What has FAILED? - (2021) L5P Duramax Review

What has FAILED - (2021) L5P Duramax Review
https://thedpfdeleteshops.comWhat’s up guys, so I just wanted to do a quick video here now that I’ve somewhat started to figure out this whole video audio, putting it together trying to be slightly more entertaining. Anyway, I wanted to do a review on my 2021 Chevy Silverado 3500. The reason I wanted to do this review was just because there’s not a lot of them out there on this little group of years. I think what I’m going to say is probably only applicable from like midway 2020 to 2023.

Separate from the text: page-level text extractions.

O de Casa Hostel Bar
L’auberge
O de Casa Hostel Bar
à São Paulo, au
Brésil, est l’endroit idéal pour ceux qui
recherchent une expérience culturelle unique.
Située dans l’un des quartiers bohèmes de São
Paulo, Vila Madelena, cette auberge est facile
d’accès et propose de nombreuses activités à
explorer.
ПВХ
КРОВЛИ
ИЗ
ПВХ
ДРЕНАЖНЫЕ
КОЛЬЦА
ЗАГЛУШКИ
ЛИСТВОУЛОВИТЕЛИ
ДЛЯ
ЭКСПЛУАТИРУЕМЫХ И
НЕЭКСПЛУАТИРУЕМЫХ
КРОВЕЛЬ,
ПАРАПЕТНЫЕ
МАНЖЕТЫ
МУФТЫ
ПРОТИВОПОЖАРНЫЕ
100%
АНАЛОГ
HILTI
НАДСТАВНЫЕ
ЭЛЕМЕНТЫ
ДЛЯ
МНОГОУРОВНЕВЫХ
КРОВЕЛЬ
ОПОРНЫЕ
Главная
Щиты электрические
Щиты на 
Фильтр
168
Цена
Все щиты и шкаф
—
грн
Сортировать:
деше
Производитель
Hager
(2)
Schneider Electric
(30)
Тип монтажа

I know it might have been the 23s, but I know for sure 24s. They changed up a few things and it’s kind of a little bit of a different setup on the new L5PCE. So that being said, why me? Well, I put a lot of miles on these trucks. I do hot shot trucking, so in about 2 and 1/2 years, I’ve put 224,000 miles on this truck. I have another truck same year same everything except it’s a cabin chassis truck, engine, rear ends all the same.
The only difference with the cabin chassis is, it has a 10-ft bed. It has a 40-gallon tank instead of a 36-gallon one, has a slightly bigger DEF tank, and the spring pack on the rear end’s a little different other than that they’re pretty much the same exact truck. And that being said, since I have two of them, I’ve got to see what has failed almost simultaneously at the same mileage points on both trucks. So I’m not just speaking of, you know, I didn’t just get a lemon. I actually have two to compare side by side.

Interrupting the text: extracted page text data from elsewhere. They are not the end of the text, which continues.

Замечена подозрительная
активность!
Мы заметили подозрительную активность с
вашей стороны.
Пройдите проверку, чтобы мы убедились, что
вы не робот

So that being said, I guess just to be upfront, I went from an 06 3/4 ton Duramax, you know old trusty and I jumped to these for my business. I’ll give you what I do and don’t like right off the bat. So I do like the 10-speed transmission. I don’t like how the shift points are set up from the factory when it comes to downshifting. I live here in Colorado. I do a lot of running up and down the mountains.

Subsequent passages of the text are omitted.